Wake up in the morning and you do not want to do 100 press ups. Get to work and you do not want to start with a complicated file you've been putting off for weeks. Sit on the sofa and you do want to read Ulysses. You are going on holiday to China but you don't want to learn Chinese. All these things are hard, and that is why you don't want to do them.
However, that doesn't mean you're not going to do them. Because they are hard, it does not make them not worth doing - it just requires an alteration of the mind, whereby we do actually want to do them for some reason or another.
Running is a good example. When you get home from work, you hardly ever want to go out running, but when you get going, after the first couple of miles, you begin to enjoy it. The mind feels clear, the body feels good and you feel happy. It is hard, but you overcome that and you feel better for it. You experience a happiness that is hard to attain, and therefore it is special, it is something not can do.
Writing works in a similar way.
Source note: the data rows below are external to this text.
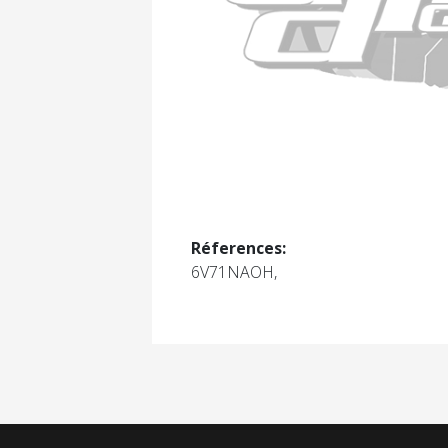
Réferences:
6V71NAOH,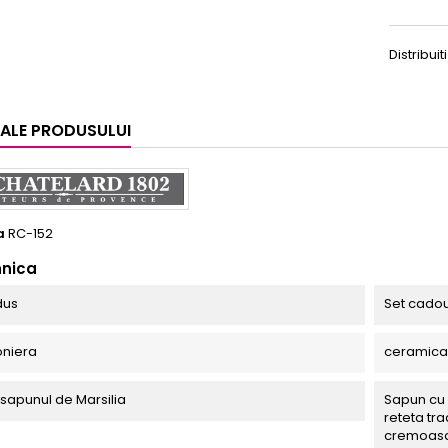
Distribuiti
I ALE PRODUSULUI
a
RC-152
hnica
dus
Set cadou 
oniera
ceramica
sapunul de Marsilia
Sapun cu 
reteta tr
cremoasa,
A novel, or certainly a good novel, will take you around two years of hard slog. Two years! What could make you want to do that? Well, the answer lies in the question itself. Two years. Two years of hard work. What could be harder? Who could be more special than to complete that? That is why we begin writing, because it is hard to do, because we believe that inherent in its difficulty lies a happiness greater than we are simply able to obtain.
Literary fiction in particular stems from this idea. It makes use our mind operate in a different way, a way that is harder than real life and from that comes thoughts and insights greater than we could ever imagine we could obtain. It takes a while, but one you get going there is a happiness to it. The ideas flow. Characters react. Settings expand. Plot moves forward. Humanity comes out. The world unravels in front of our eyes. That's when it starts to take over your life, when nothing become easy anymore, because easiness is dull compared to the insight of writing. The writing world becomes your world, and the empirical world, the reality down to the pub and in front of the TV is no longer enough. It is the world that becomes difficult, because it is so easy.
The other difficulty of a novel is that it is never finished. It never feels like that's it, that it is perfect, that it's done. It's never complete, we never gain the reward for all our hard work in the first place and yet we never want to stop. We have to keep going, keep trying, keep journeying towards that light at the top of the well. It is that difficulty that makes us start and difficulty that makes us not want to stop.

No awards will make a difference. No accolade will ever be enough. That is the curse and the beauty of writing.